Er flog nach Pjöngjang und handelte direkt mit dem damaligen
Staatschef Kim Il Sung einen Vertrag aus, demzufolge der
Yongbyon-Komplex stillgelegt wurde.

Seit Oktober 1994 überwachte die IAEO die Anlage wieder. Fachleute
versiegelten den Reaktor, die Brennstäbe wurden in Beton gegossen.
Das dauerte acht Jahre. In dieser Zeit versuchte die
Clinton-Administration weiter, mit Pjöngjang ein umfassendes
Abkommen auszuhandeln. Als Gegenleistung für Wirtschafts- und
humanitäre Hilfe verlangten die USA, Nordkorea müsse seine
Verpflichtungen einhalten und die Nuklear- und Raketenprogramme
einstellen. Zwischen 1998 und 2000 war Clintons Sonderbeauftragter
William Perry rastlos bemüht, die Aufnahme diplomatischer
Beziehungen anzubahnen und den Nordkoreanern ihr gesamtes
Raketenarsenal “abzukaufen”.1 Und dies, obwohl sie nach Erkenntnissen
der Geheimdienste bereits seit 1998 Teile für Aluminiumzentrifugen
und andere Komponenten zur Produktion von waffenfähigem Uran
importierten.

Die aktuelle Krise brach aus, nachdem James E. Kelly vom
US-Außenministerium im Oktober 2002 nach Pjöngjang gefahren war
und Beweise für erneute nukleare Aktivitäten vorgelegt hatte.
Nach Kellys Aussagen stritten die Nordkoreaner zunächst alles ab,
um kurz darauf – mit durchaus kämpferischen Untertönen – alles
zuzugeben. Wie Washington durchsickern ließ, hatte Nordkorea 1998
ein Abkommen mit Pakistan abgeschlossen, um dessen neue Technologien
zur Herstellung waffenfähigen Urans mit nordkoreanischen Raketen zu
bezahlen. Dieselben Quellen besagen, im Sommer 2002 seien Beweise ans
Licht gekommen, dass Nordkorea waffentaugliches Uran produzierte.2

Die dazu nötige Urananreicherung ist zwar ein langwieriger Prozess,
aber mit maximalem Aufwand könnten die Nordkoreaner unter Nutzung
des pakistanischen Programms pro Jahr ein bis zwei nukleare
Sprengköpfe produzieren. Fraglich ist aber, ob sie im Besitz der
dazu notwendigen 1 000 Zentrifugen sind.

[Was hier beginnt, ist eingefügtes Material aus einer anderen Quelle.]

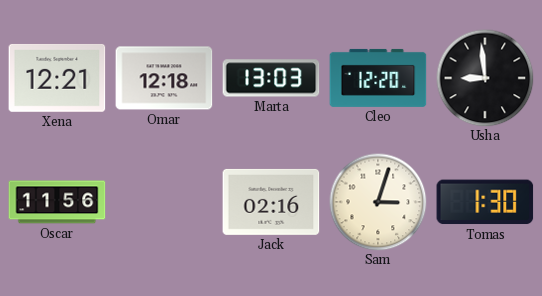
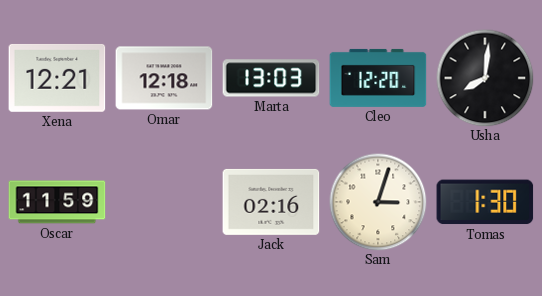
Usha: 8:59 -> 8:01
Oscar: 11:56 -> 11:59
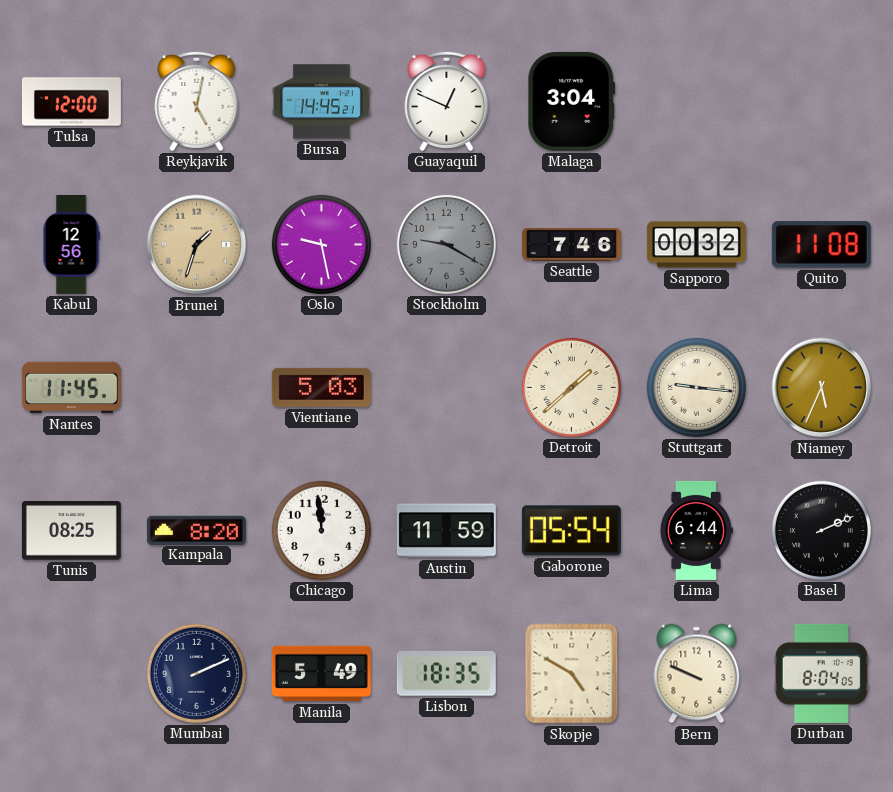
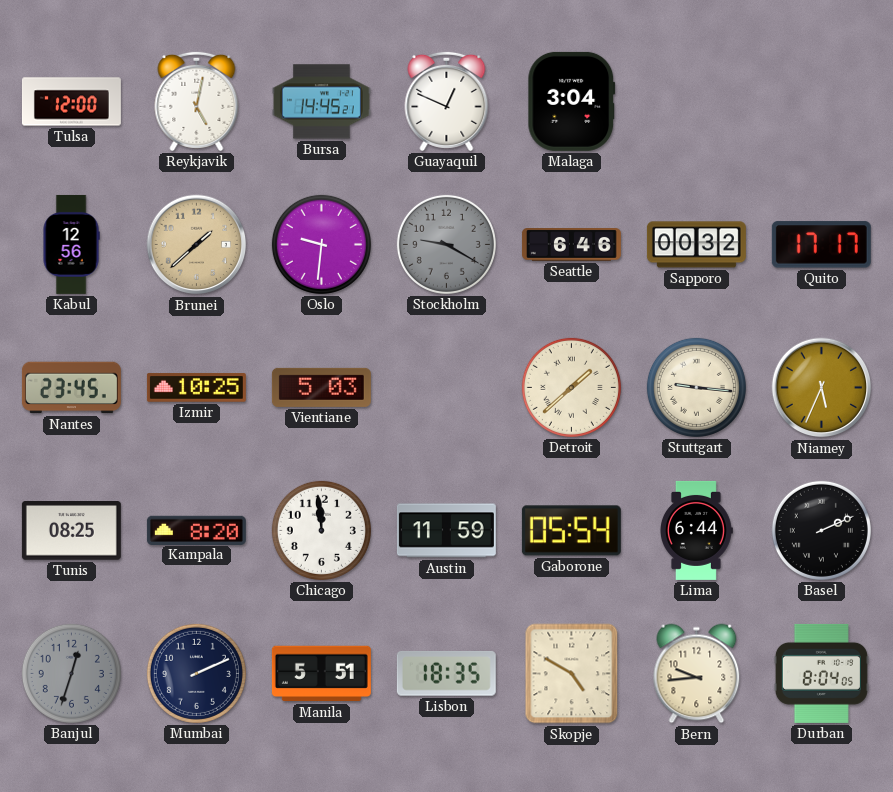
Brunei: 1:33 -> 1:38
Oslo: 9:28 -> 9:31
Seattle: 7:46 -> 6:46
Quito: 11:08 -> 17:17
Nantes: 11:45 -> 23:45
Izmir: none -> 10:25
Banjul: none -> 12:33
Manila: 5:49 -> 5:51
Bern: 9:49 -> 9:44
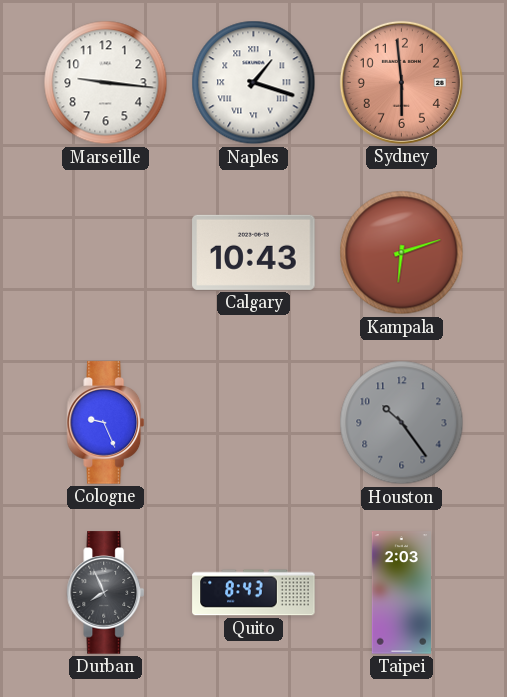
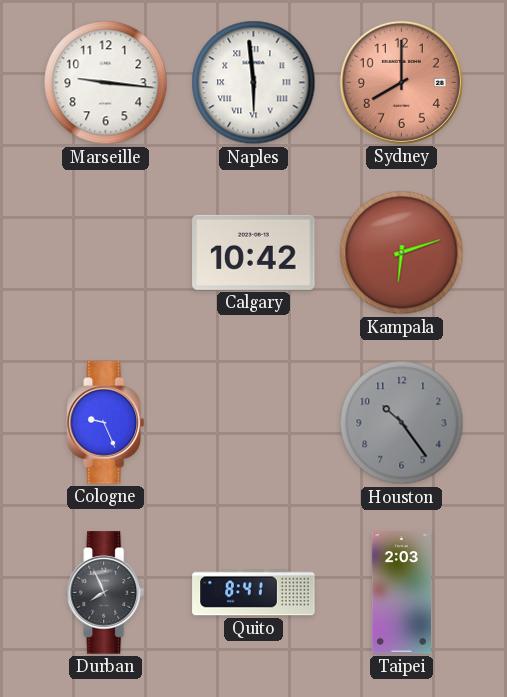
Naples: 1:18 -> 5:59
Sydney: 5:59 -> 8:00
Calgary: 10:43 -> 10:42
Quito: 8:43 -> 8:41
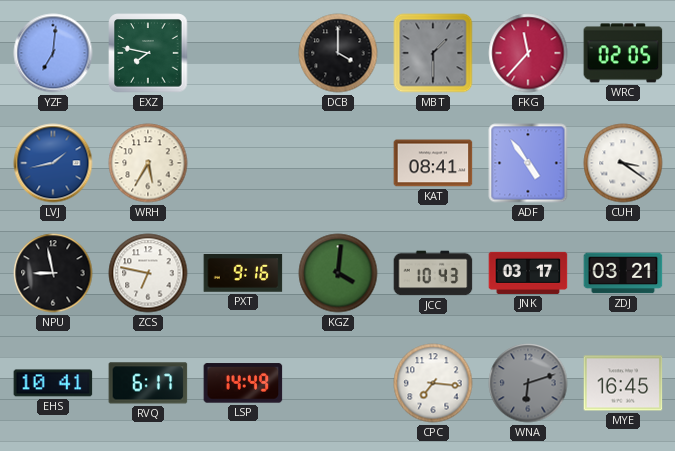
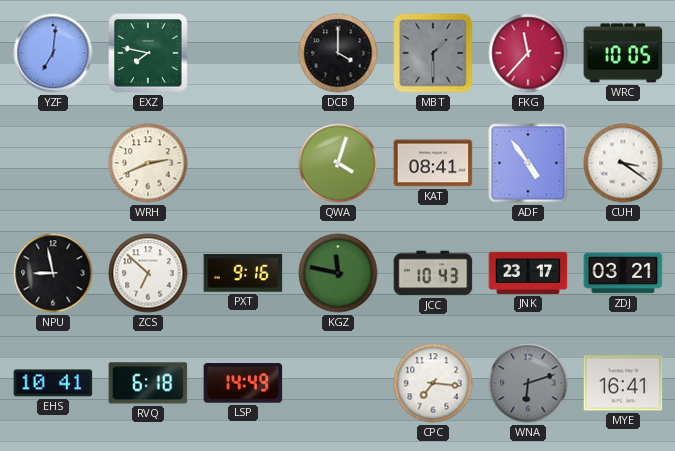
WRC: 02:05 -> 10:05
LVJ: 1:43 -> none
WRH: 5:35 -> 2:41
QWA: none -> 4:03
ZCS: 6:47 -> 6:52
KGZ: 4:01 -> 11:47
JNK: 03:17 -> 23:17
RVQ: 6:17 -> 6:18
MYE: 16:45 -> 16:41
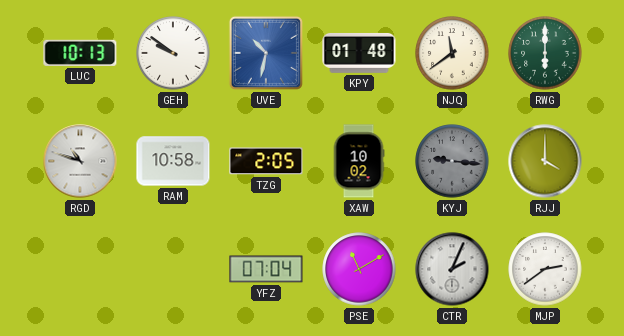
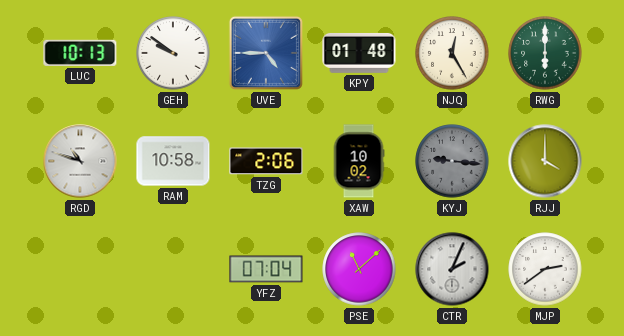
UVE: 10:32 -> 4:45
NJQ: 11:39 -> 12:25
TZG: 2:05 -> 2:06
PSE: 11:10 -> 11:08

Kaum war Kelly nach
Washington zurückgekehrt, erklärte ein höherer Beamter, damit
sei das Abkommen über die Stilllegung des Yongbyon-Reaktors null
und nichtig.

Doch ohnehin hatten George W. Bushs Berater schon kurz nach dessen
Amtsübernahme den Vertrag für irrelevant erklärt.3 Zudem
ersetzte die Bush-Administration die alte US-Strategie der
Abschreckung durch eine “Erzwingungsstrategie”, wie der Politologe
Thomas C. Schelling sie genannt hat: Man benutzt die
überwältigende US-Militärmacht real oder als Drohgröße, um
den Handlungsspielraum des Gegners einzuschränken. Und nachdem Bush
im Januar 2002 die “Achse des Bösen” erfunden hatte, ersetzte er im
September 2002 die traditionelle Politik der Eindämmung durch eine
neue Strategie präventiver Militärschläge, das heißt des
Präventivkriegs.

Diese neue Politik praktizierte der US-Präsident gegenüber
Nordkorea in besonders krasser Form. Er attackierte Kim Jong Il
persönlich und nahm keinerlei Rücksicht auf die südkoreanische
Versöhnungspolitik. Im Oktober 2001 beschimpfte Bush bei einem
Treffen in Schanghai den nordkoreanischen Staatschef als Pygmäen.
Gegenüber dem Journalisten Bob Woodward ließ sich Bush zu dem
Ausbruch hinreißen: “Ich hasse Kim Jong!” Und er fügte hinzu, am
liebsten würde er das nordkoreanische Regime stürzen.4

Dieses reagierte prompt, verwies die Inspektoren wieder des Landes,
ließ den Reaktor mit neuen Brennstäben beladen und erklärte
erneut den Austritt aus dem Atomwaffensperrvertrag. Washington
wiederum teilte mit, man werde nicht mehr verhandeln, denn “nukleare
Erpressung” dürfe nicht unterstützt werden.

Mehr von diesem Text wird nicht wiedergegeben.